1936 - Raffaele Carlesso con Bortolo Sandri vince la gialla e strapiombante parete Nord-ovest della Torre di Valgrande (Civetta) in tre giorni di durissima lotta, superando tetti e strapiombi che opposero difficoltà decisamente estreme. Soprattutto all’inizio della scalata, per uscire da una grotta fu superato un tetto orizzontale sporgente per più di quattro metri sul vuoto: simili passaggi fino ad allora erano soltanto stati superati in palestra a pochi metri da terra, ma mai in montagna. Oggi la “Carlesso” alla Valgrande è una classica che i bravi riescono anche a salire in sole quattro ore…!. Ma attenzione: tutti i chiodi sono in parete e ve ne sono anche di troppo, elegantemente si passa dall’uno all’altro sulle comode staffe con i gradini di metallo e con grande rapidità si superano gli strapiombi.
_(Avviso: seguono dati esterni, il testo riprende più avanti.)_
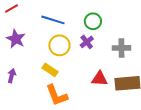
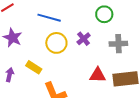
green circle: (93, 21) -> (104, 14), moved
yellow rectangle: (50, 70) -> (34, 67), moved

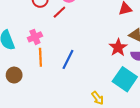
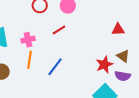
red line: (59, 12) -> (59, 30), moved

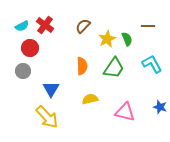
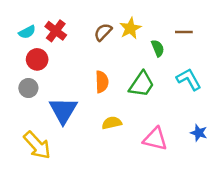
yellow star: (107, 39) -> (130, 28), moved
blue triangle: (51, 89) -> (63, 110), size x1.4
yellow arrow: (47, 117) -> (37, 145), moved

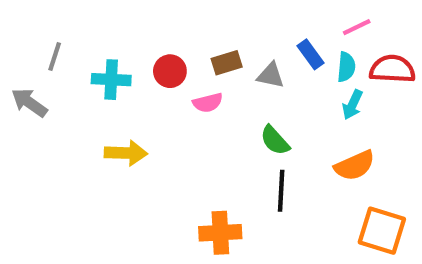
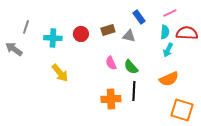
blue rectangle: (311, 54) -> (139, 17), moved
pink semicircle: (208, 103) -> (111, 63), moved, turned 80
yellow arrow: (126, 153) -> (60, 73), turned 48
orange cross: (220, 233) -> (111, 99), moved

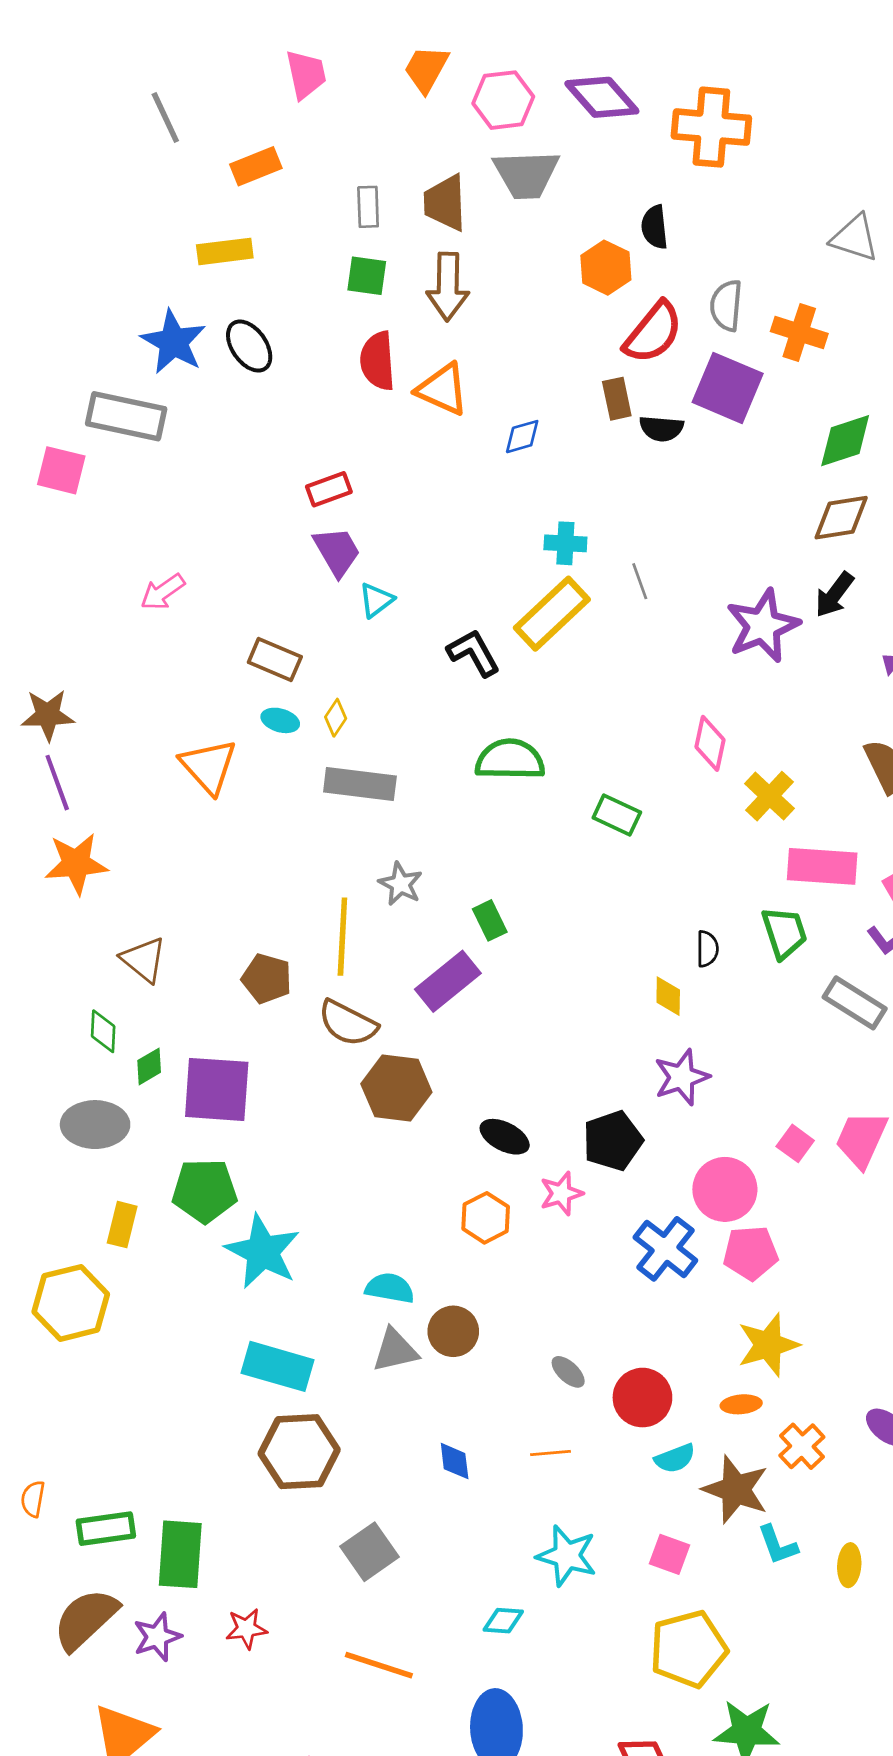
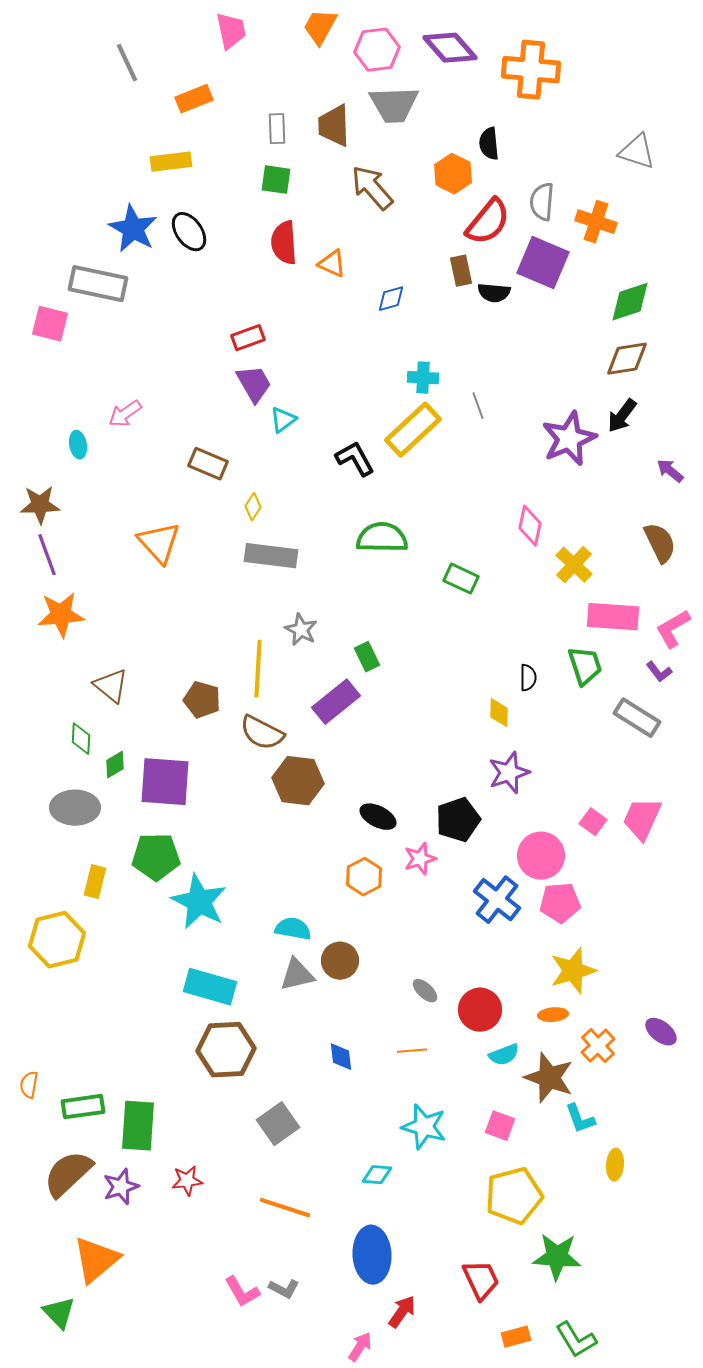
brown arrow: (448, 287) -> (372, 188), moved, turned 138
orange triangle: (442, 389) -> (332, 264), size x0.7
cyan ellipse: (280, 720) -> (78, 445), moved, turned 64
yellow ellipse: (849, 1565) -> (615, 1165), moved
Ben diverso fu il compito di Carlesso: con pesanti corde di canapa, con pochi e pesanti moschettoni di ferro, armato di alcuni grossi chiodi che dovevano andar bene per ogni fessura, aiutandosi con asole di cordino che alla lunga segavano il piede dell’arrampicatore, sospeso nel vuoto senza cinturoni ma legato con le corde alla vita, a volte dovette combattere per ore intere per riuscire a piantare un chiodo in uno strapiombo o sotto il famoso tetto!.

Anche quella della Torre di Valgrande è stata una bella salita. Quando ho fatto quel passaggio in libera sulla Valgrande, è stato un passaggio che vale una vita. Oggi ti ridon dietro. Oggi van su con queste staffe…ma sono passaggi, che veramente, non è la forza, è lo spirito che li tira su! Venir fuori da quel soffitto della Valgrande è una cosa impressionante e, poi, sopra è tutto marcio. Ad un certo punto, non sapevo più come fare. Ho messo un chiodo sottile come un filo d’erba e mi ha tenuto su. Era una salita che non dava respiro…”(La Grande Civetta).

Irriducibile, ma un po’ nostalgico e melanconico, Carlesso ricorda quel periodo magnifico e lo confronta con l’alpinismo di oggi: “… Per me adesso è come se l’alpinismo non esistesse più. Per noi il chiodo era sempre una profanazione della montagna. Usavamo i chiodi per sicurezza e, prima di mettere un chiodo, era come se fossimo andati a confessarci. Questo era il nostro concetto. Oggi ho sessantadue anni. Domenica son andato su con gente di vent’anni…stracci! Alla mia età ho fatto la Nord della Grande in quattro ore e mezza, in cinque ore la Cassin della Ovest e poi la “direttissima” dei tedeschi.

E’ con il sistema di vita che la gente si rovina…Io a Pordenone non ho nulla a che fare. Anche l’ambiente diventa sempre più difficile. Una volta eravamo tutti più umani. Oggi il contatto umano non esiste più. Una volta vi era quel buon campanilismo fra amici, ci volevamo bene, eravamo tutti uniti, la discussione era libera, franca. La montagna è qualcosa di superiore: è educazione fisica e morale…”. (la citazione risale al 1971).